Lettre 58. Ursule, à Laure.
[Elle désire d’épouser le marquis, et se plaint de ce que Gaudet s’y oppose.].
15 juillet.
Quoique vous en disiez, les raisons de Mme Parangon valaient mieux que les vôtres; je le sens à n’en pouvoir douter. Cependant elle s’y est rendue, et au moyen de ce que la nourrice demeurera ici, je puis me donner les mêmes avantages, que si je nourrissais mon fils. Le marquis m’impatiente, Edmond aussi; je les brusque tous deux. Il n’y a qu’une chose à me dire, au lieu de fadeurs; un ban à l’église, et un contrat chez le notaire. Je vis le marquis avec plaisir, au retour du baptême; et en vérité, s’il avait eu de l’esprit, c’était le moment de me parler mariage il n’en dit pas un mot. Aussi dut-il s’apercevoir de ma froideur, lorsqu’il nous quitta. Je souhaiterais que M. Gaudet voulût me servir un peu à ma manière, plutôt qu’à la sienne. Je ne suis pas contente de notre dernier entretien.

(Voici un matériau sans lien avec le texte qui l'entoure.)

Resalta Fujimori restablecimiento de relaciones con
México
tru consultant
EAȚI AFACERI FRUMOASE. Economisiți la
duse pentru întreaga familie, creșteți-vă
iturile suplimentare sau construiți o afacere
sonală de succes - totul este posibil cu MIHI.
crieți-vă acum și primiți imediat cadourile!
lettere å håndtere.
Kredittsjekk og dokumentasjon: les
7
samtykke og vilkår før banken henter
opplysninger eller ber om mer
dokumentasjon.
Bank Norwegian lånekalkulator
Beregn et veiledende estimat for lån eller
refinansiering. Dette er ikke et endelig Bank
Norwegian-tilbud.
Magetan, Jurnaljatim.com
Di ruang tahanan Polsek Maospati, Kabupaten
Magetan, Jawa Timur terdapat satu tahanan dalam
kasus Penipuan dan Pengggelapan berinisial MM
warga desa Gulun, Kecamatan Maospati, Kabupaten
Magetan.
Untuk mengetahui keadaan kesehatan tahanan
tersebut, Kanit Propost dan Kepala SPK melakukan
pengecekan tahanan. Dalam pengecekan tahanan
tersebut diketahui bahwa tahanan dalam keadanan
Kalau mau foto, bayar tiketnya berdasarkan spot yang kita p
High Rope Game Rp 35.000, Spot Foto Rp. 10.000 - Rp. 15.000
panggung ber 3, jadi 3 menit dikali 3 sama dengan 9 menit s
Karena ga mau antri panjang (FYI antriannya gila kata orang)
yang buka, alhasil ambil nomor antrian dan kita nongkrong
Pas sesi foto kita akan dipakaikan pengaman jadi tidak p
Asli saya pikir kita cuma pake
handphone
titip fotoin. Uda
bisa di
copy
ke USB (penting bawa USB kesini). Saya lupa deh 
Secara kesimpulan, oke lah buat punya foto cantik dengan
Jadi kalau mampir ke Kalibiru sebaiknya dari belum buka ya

Je te prie de lui dire cela sérieusement. Ce qu’il me propose est trop éloigné de ma façon de penser et de mon caractère; il a fallu tout ce que je lui dois de considération, pour m’empêcher de lui répondre durement. J’ai résolu de feindre d’aimer le conseiller, pour exciter la jalousie du marquis. Ce mariage tant offert il n’en est plus question! Cela me pique. C’est le moment à ma première sortie, et je ne devrais quitter ma chambre, que pour aller à l’autel. Voilà ce que je veux: dis-le à M. Gaudet.
P.-S. – Il m’a fait entendre qu’il avait eu part à mon enlèvement si je n’épouse pas, quel était donc son but?